A Supervisord master process runs as the dd-agent user, and all forked subprocesses run as the same user. This applies to any system call (`iostat`/`netstat`) initiated by the Datadog agent as well. The agent configuration resides at /etc/dd-agent/datadog.conf and /etc/dd-agent/conf.d. All configuration must be readable by dd-agent. The recommended permissions are 0600 since configuration files contain your API key and other credentials needed to access metrics (e.g. mysql, postgresql metrics).

The following ports are open for normal operations:

  • forwarder tcp/17123 for normal operations and tcp/17124 if graphite support is turned on
  • dogstatsd udp/8125

All listening processes are bound by default to 127.0.0.1 and/or ::1 on v 3.4.1 and greater of the agent. In earlier versions, they were bound to 0.0.0.0 (i.e. all interfaces).

For information on running the Agent through a proxy please see here; for which ranges to allow, see here.

Make sure you have a number of open file descriptors high enough (1024 recommended).

You can see this value with the command ulimit -a
If you happen to have a hard limitation below the recommended value (Shell Fork Bomb Protection, etc.) one solution is to add the following in superisord.conf:

[supervisord]

minfds = 100 # Your hard limit

 

The Collector

This is where all standard metrics are gathered, every 15 seconds.

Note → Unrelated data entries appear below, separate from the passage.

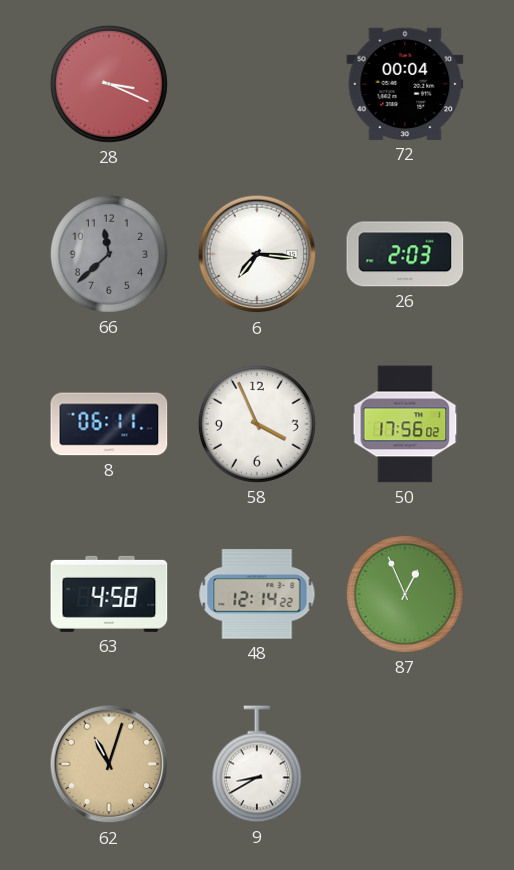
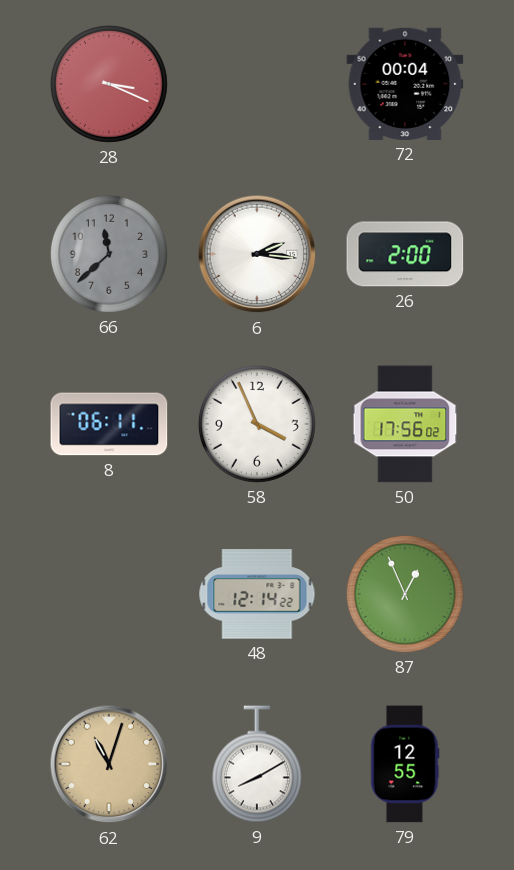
6: 7:16 -> 2:16
26: 2:03 -> 2:00
63: 4:58 -> none
9: 8:40 -> 8:10
79: none -> 12:55
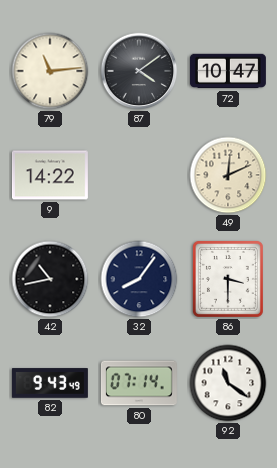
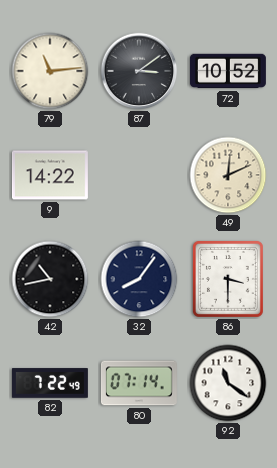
87: 4:09 -> 3:09
72: 10:47 -> 10:52
82: 9:43 -> 7:22
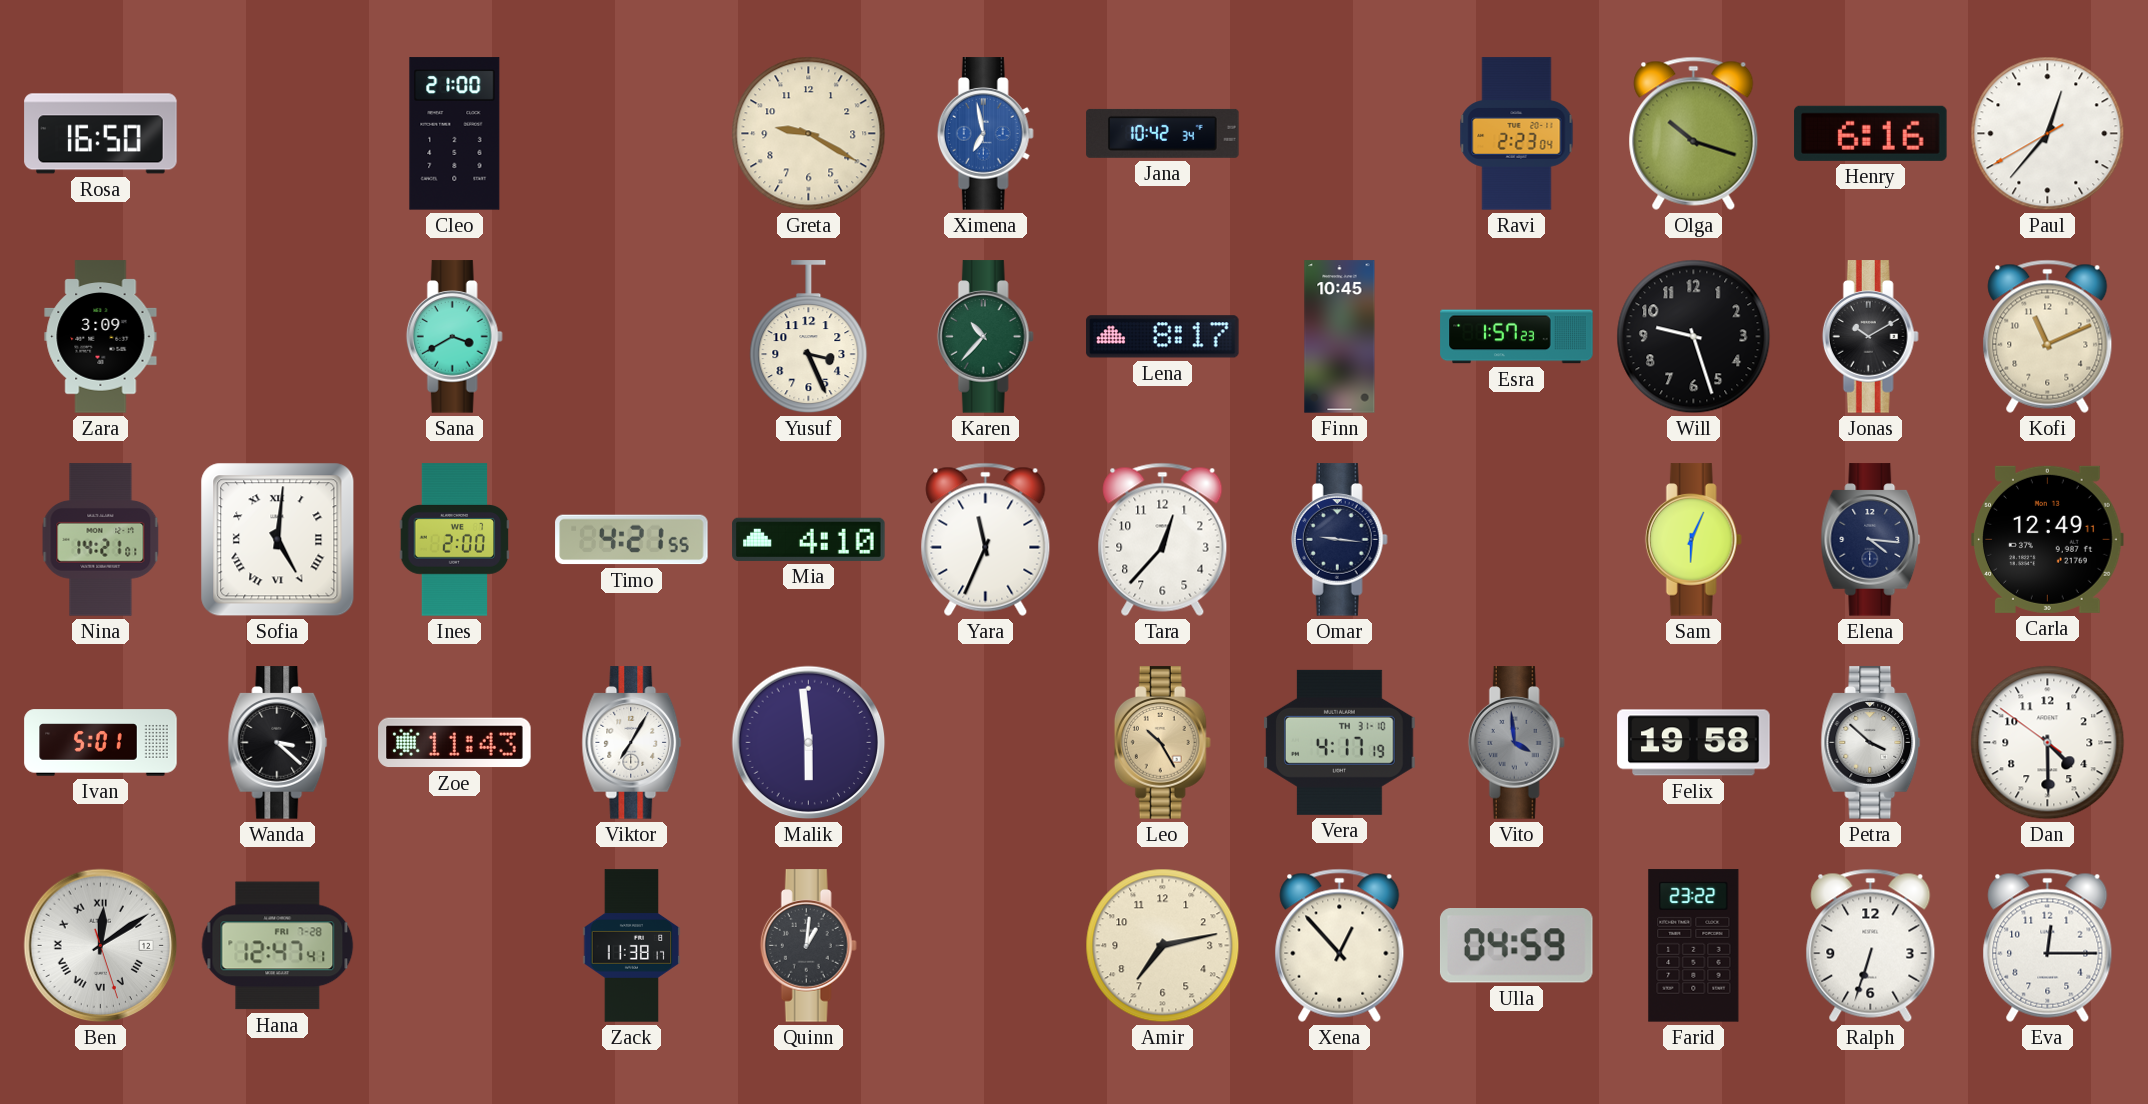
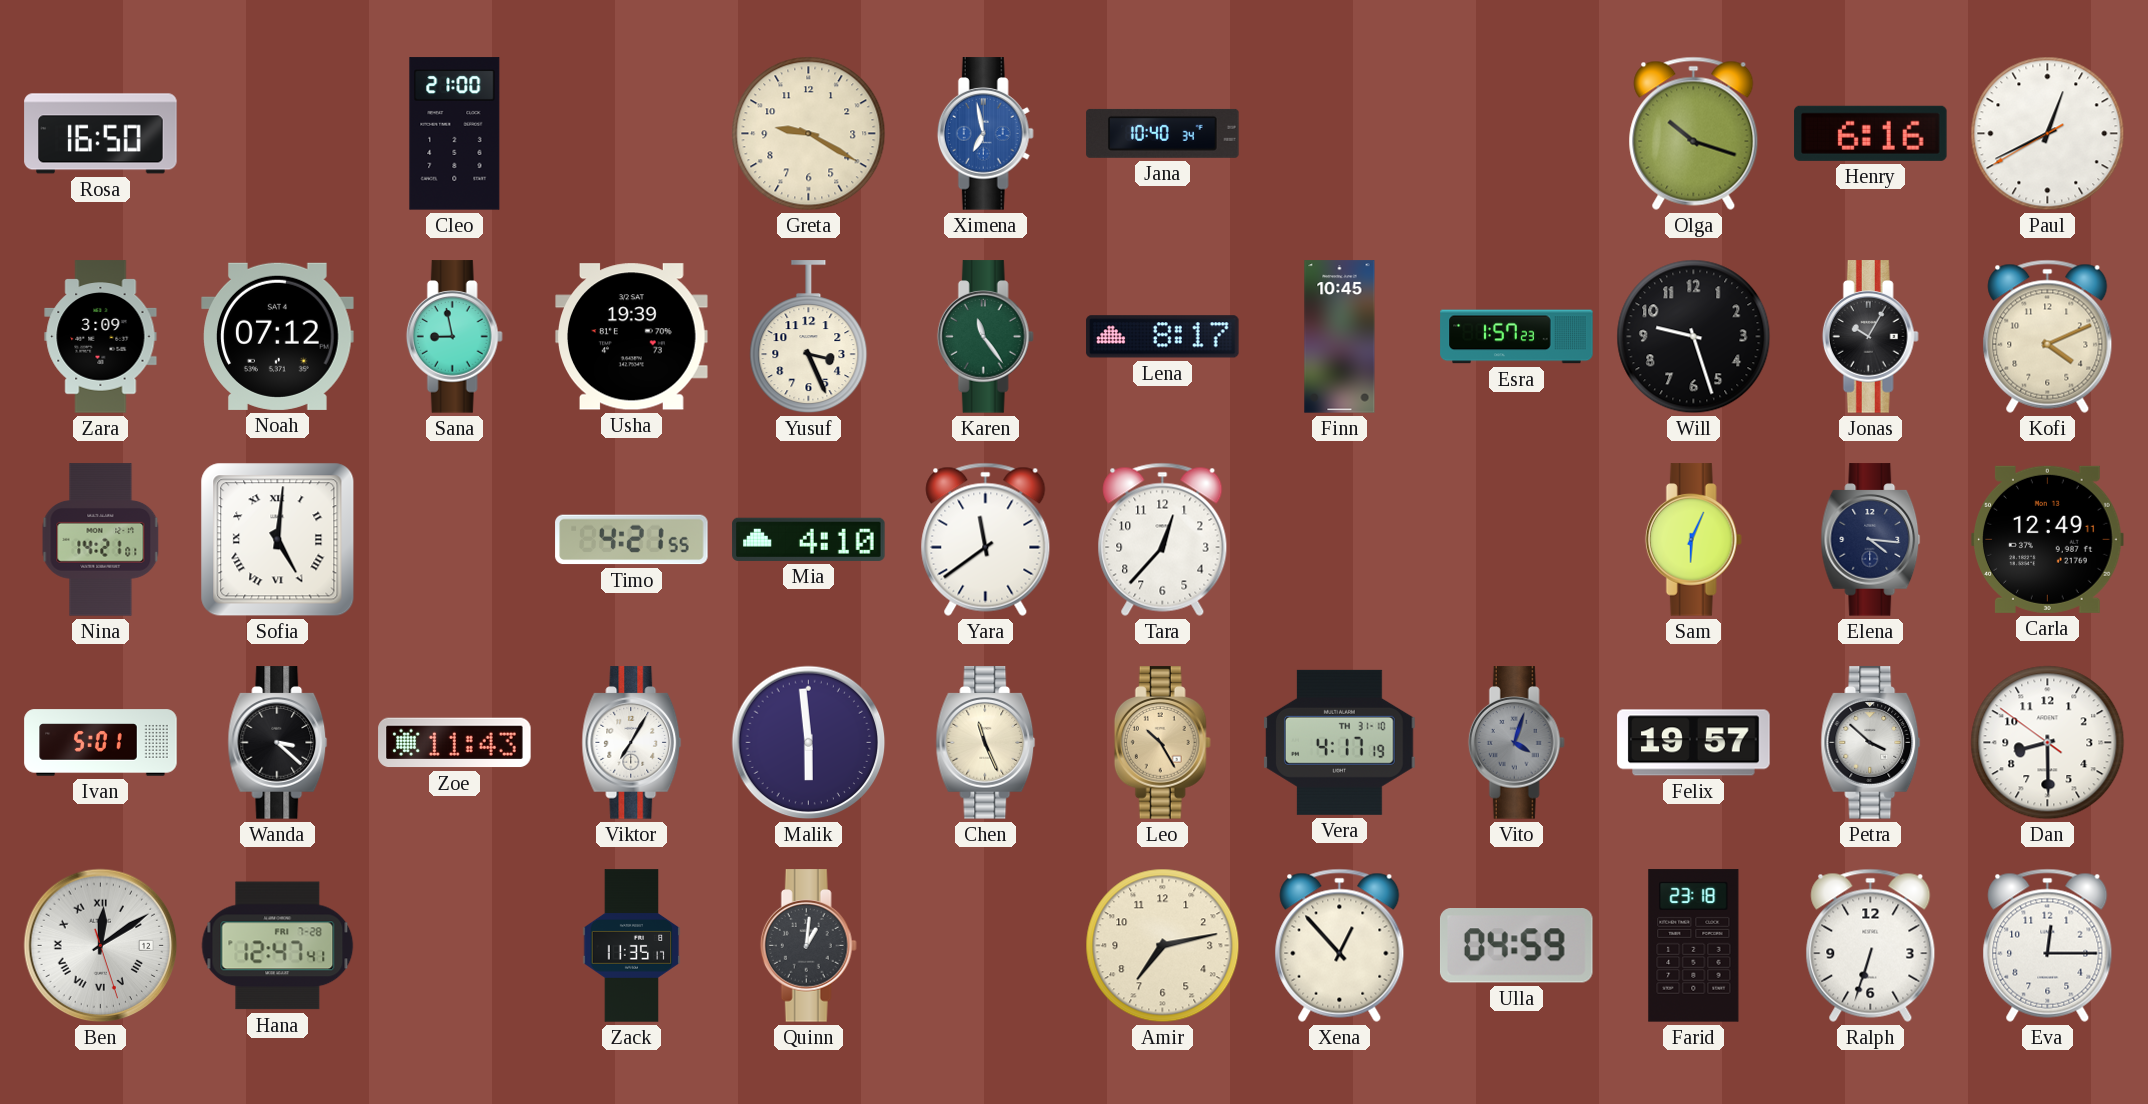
Jana: 10:42 -> 10:40
Ravi: 2:23 -> none
Paul: 12:36 -> 12:40
Noah: none -> 07:12
Sana: 3:40 -> 8:58
Usha: none -> 19:39
Karen: 10:37 -> 11:24
Jonas: 10:10 -> 10:05
Kofi: 11:11 -> 4:11
Ines: 2:00 -> none
Yara: 11:34 -> 11:39
Omar: 9:16 -> none
Chen: none -> 11:26
Vito: 3:59 -> 4:03
Felix: 19:58 -> 19:57
Dan: 4:29 -> 8:29
Zack: 11:38 -> 11:35
Farid: 23:22 -> 23:18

The collector also supports the execution of python-based, user-provided checks, stored in /etc/dd-agent/checks.d. User-provided checks must inherit from the AgentCheck abstract class defined in checks/init.py.

The Forwarder

The forwarder listens over HTTP for incoming requests to buffer and forward over HTTPS to Datadog HQ. Buffering allows for network splits to not affect metric reporting. Metrics will be buffered in memory until a limit in size or number of outstanding requests to send is reached. Afterwards the oldest metrics will be discarded to keep the forwarder's memory footprint manageable.

DogStatsD

DogStatsD is a python implementation of etsy's statsD metric aggregation daemon. It is used to receive and roll up arbitrary metrics over UDP, thus allowing custom code to be instrumented without adding latency to the mix.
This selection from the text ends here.